The philosophical problem runs deeper. Although some scholars argue that language is not necessary for thought, and is best conceived as a tool for communication, this neglects the original Cartesian problem (‘Language Is Primarily a Tool for Communication Rather than Thought’, Fedorenko et al, 2024). Just as the behaviourist B.F. Skinner stretched concepts like stimulus-control so far as to void them of scientific content, researchers today risk stretching concepts like communication to account for the otherwise ‘useless’ tool of language – a tool that, despite what they say, can be appropriately recruited for the deployment of cognitive and intellectual resources over an unbounded range at will (‘Language Is a ‘Quite Useless’ Tool’, Watumull, 2024).
Much more could be said, but it is clear that contemporary AI does not meet Descartes’ original language challenge, nor do conceptions of the human mind’s freedom advance with sufficient clarity on an ‘computational’ analogy.
Whether future AI systems could replicate true human linguistic behavior is an open question. There are reasons to doubt it. Human language use being neither determined nor random yet appropriate seems to put it beyond the scope of computation per se. The problem is not likely to be evaded by inserting ‘an added element of randomness or noise’ into a system to induce low-level indeterminacy, as Kevin Mitchell tentatively suggests (Free Agents, 2025).

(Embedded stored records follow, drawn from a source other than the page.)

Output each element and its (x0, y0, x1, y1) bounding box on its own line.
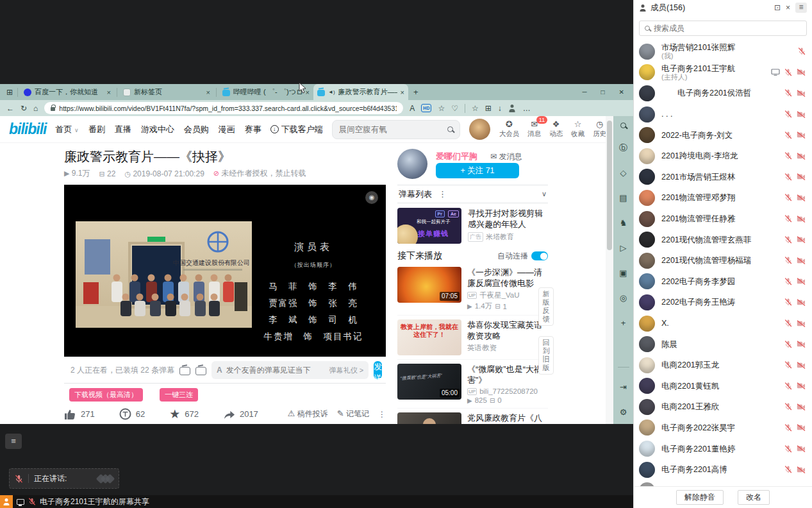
tab-close-icon[interactable]: × (107, 89, 111, 96)
member-row[interactable]: 陈晨 (634, 334, 812, 355)
tab-new-tab[interactable]: 新标签页 × (119, 84, 214, 100)
related-uploader[interactable]: 英语教资 (467, 343, 548, 353)
unmute-button[interactable]: 解除静音 (676, 490, 724, 505)
tab-close-icon[interactable]: × (401, 89, 404, 96)
share-button[interactable]: 2017 (223, 409, 258, 419)
report-link[interactable]: ⚠ 稿件投诉 (288, 409, 328, 419)
nav-game-center[interactable]: 游戏中心 (141, 124, 174, 135)
member-row[interactable]: 电商2201郭玉龙 (634, 355, 812, 376)
more-options-icon[interactable]: ⋮ (438, 189, 447, 199)
member-row[interactable]: 2201现代物流管理玄燕菲 (634, 229, 812, 250)
search-icon[interactable] (447, 126, 453, 132)
member-row[interactable]: 电商2201黄钰凯 (634, 376, 812, 397)
scrollbar-thumb[interactable] (607, 121, 612, 250)
up-next-item[interactable]: 07:05 《一步深渊》——清廉反腐宣传微电影 UP 千夜星_VaU ▶1.4万… (397, 263, 548, 316)
menu-feed[interactable]: ❖动态 (549, 120, 563, 139)
member-row[interactable]: 市场营销2101张照辉 (我) (634, 41, 812, 62)
note-link[interactable]: ✎ 记笔记 (337, 409, 369, 419)
nav-download-client[interactable]: ↓ 下载客户端 (270, 124, 323, 135)
related-video-title[interactable]: 恭喜你发现宝藏英语教资攻略 (467, 319, 548, 341)
tab-bilibili-video-active[interactable]: ◄) 廉政警示教育片——《抉择 × (313, 84, 408, 100)
back-icon[interactable]: ← (6, 104, 14, 113)
related-uploader[interactable]: UP 千夜星_VaU (467, 291, 548, 300)
menu-history[interactable]: ◷历史 (593, 120, 606, 139)
media-hd-indicator-icon[interactable]: HD (421, 104, 431, 112)
related-video-title[interactable]: 《“微腐败”也是“大祸害”》 (467, 364, 548, 385)
favorites-icon[interactable]: ☆ (472, 104, 479, 113)
download-video-button[interactable]: 下载视频（最高清） (69, 388, 143, 402)
page-scrollbar[interactable] (606, 116, 613, 424)
downloads-icon[interactable]: ↓ (498, 104, 502, 113)
mini-player-icon[interactable]: ◉ (365, 191, 378, 204)
tab-audio-icon[interactable]: ◄) (328, 89, 335, 95)
like-button[interactable]: 271 (64, 409, 95, 420)
member-search-input[interactable] (654, 24, 801, 33)
screenshot-icon[interactable]: ▣ (619, 268, 627, 278)
tab-close-icon[interactable]: × (306, 89, 310, 96)
uploader-name[interactable]: 爱哪们平胸 (436, 151, 477, 162)
menu-messages[interactable]: 11✉消息 (527, 120, 541, 139)
autoplay-toggle[interactable] (531, 251, 548, 260)
copilot-icon[interactable]: ⓑ (619, 143, 627, 153)
window-minimize-button[interactable]: ─ (582, 89, 586, 96)
open-sidebar-icon[interactable]: ⇥ (620, 382, 627, 393)
danmaku-input-box[interactable]: A 弹幕礼仪 > (211, 361, 369, 379)
follow-button[interactable]: + 关注 71 (436, 163, 519, 178)
member-row[interactable]: 2201市场营销王煜林 (634, 167, 812, 188)
danmaku-display-icon[interactable] (179, 367, 190, 375)
member-row[interactable]: 电子商务2201高博 (634, 459, 812, 480)
member-list[interactable]: 市场营销2101张照辉 (我) (634, 40, 812, 486)
home-icon[interactable]: ⌂ (33, 104, 38, 113)
menu-favorites[interactable]: ☆收藏 (571, 120, 584, 139)
member-row[interactable]: . . . (634, 104, 812, 125)
shopping-icon[interactable]: ◇ (620, 168, 627, 178)
uploader-avatar[interactable] (397, 149, 427, 179)
danmaku-list-panel[interactable]: 弹幕列表 ⋮ ∨ (397, 185, 548, 203)
window-maximize-button[interactable]: □ (601, 89, 605, 96)
coin-button[interactable]: 62 (119, 408, 145, 420)
performance-icon[interactable]: ▷ (620, 243, 627, 253)
member-row[interactable]: 2022-电子商务-刘文 (634, 124, 812, 146)
popout-panel-icon[interactable]: ⊡ (774, 3, 781, 12)
triple-action-button[interactable]: 一键三连 (160, 388, 198, 402)
more-actions-icon[interactable]: ⋮ (378, 410, 386, 419)
more-menu-icon[interactable]: … (523, 104, 531, 113)
member-row[interactable] (634, 480, 812, 486)
member-row[interactable]: 2201物流管理邓梦翔 (634, 187, 812, 208)
nav-manga[interactable]: 漫画 (219, 124, 235, 135)
games-icon[interactable]: ♞ (620, 218, 627, 228)
new-version-feedback-tab[interactable]: 新版反馈 (538, 287, 554, 326)
member-row[interactable]: 2202电子商务李梦园 (634, 271, 812, 292)
expand-chevron-icon[interactable]: ∨ (542, 190, 547, 198)
danmaku-etiquette-link[interactable]: 弹幕礼仪 > (329, 366, 363, 375)
member-list-icon[interactable] (0, 495, 13, 508)
nav-bangumi[interactable]: 番剧 (88, 124, 105, 135)
layout-list-button[interactable]: ≡ (5, 434, 22, 449)
bilibili-logo[interactable]: bilibili (9, 121, 46, 138)
ad-card[interactable]: Pr Ae 和我一起剪片子 接单赚钱 寻找开封对影视剪辑感兴趣的年轻人 广告 米… (397, 208, 548, 245)
send-message-link[interactable]: ✉ 发消息 (490, 151, 522, 162)
close-panel-icon[interactable]: × (786, 3, 790, 12)
tab-bilibili-home[interactable]: 哔哩哔哩 ( ゜- ゜)つロ 干杯~-bili × (219, 84, 313, 100)
ad-title[interactable]: 寻找开封对影视剪辑感兴趣的年轻人 (468, 208, 548, 230)
tab-baidu[interactable]: 百度一下，你就知道 × (20, 84, 115, 100)
window-close-button[interactable]: ✕ (619, 89, 624, 96)
danmaku-font-icon[interactable]: A (217, 366, 222, 375)
tab-close-icon[interactable]: × (206, 89, 210, 96)
read-aloud-icon[interactable]: A (410, 104, 415, 113)
bilibili-search-box[interactable] (332, 120, 460, 139)
related-video-title[interactable]: 党风廉政教育片《八小时之外》 (467, 412, 548, 424)
member-row[interactable]: 2201物流管理任静雅 (634, 208, 812, 230)
menu-vip[interactable]: ✪大会员 (499, 120, 520, 139)
danmaku-input[interactable] (226, 366, 326, 375)
add-sidebar-item-icon[interactable]: + (621, 318, 626, 328)
add-favorite-icon[interactable]: ☆ (438, 104, 445, 113)
notifications-icon[interactable]: ◎ (620, 293, 627, 303)
up-next-item[interactable]: 19:56 党风廉政教育片《八小时之外》 UP 法号搬运 ▶8.0万 ⊟26 (397, 409, 548, 424)
related-video-title[interactable]: 《一步深渊》——清廉反腐宣传微电影 (467, 267, 548, 289)
browser-essentials-icon[interactable]: ♡ (451, 104, 458, 113)
up-next-item[interactable]: “微腐败”也是“大祸害” 05:00 《“微腐败”也是“大祸害”》 UP bil… (397, 360, 548, 409)
member-row[interactable]: 电子商务2101王宇航 (主持人) (634, 62, 812, 83)
tab-actions-menu-icon[interactable]: ⊞ (4, 88, 15, 97)
danmaku-send-button[interactable]: 发送 (374, 361, 382, 379)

Human beings are willfully creative creatures. “It is remarkable,” James McGilvray writes, “that everyone routinely uses language creatively, and gets satisfaction from doing so” (Cambridge Companion to Chomsky, 2005). The mind “can also be freed from current practical concerns to speculate and imagine.” In all this, humanity is an unusual species – one with an instinctive ability to use its cognitive abilities creatively, and which willingly wanders into what Larry Briskman (echoing Albert Einstein) describes as the darkness, attempting to ‘’shed light where none has been shed before…” (Creative Product and Creative Process in Science and Art, 1980).
This is the species that confronts AI. If we are thrown into self-doubt by existing AI systems that do not have minds, then it is incumbent on us to rescue the human mind from a misunderstanding entirely of our own making.
© Vincent J. Carchidi 2025
Vincent Carchidi is an independent researcher in cognitive science and the philosophy of mind, with an interest in artificial intelligence.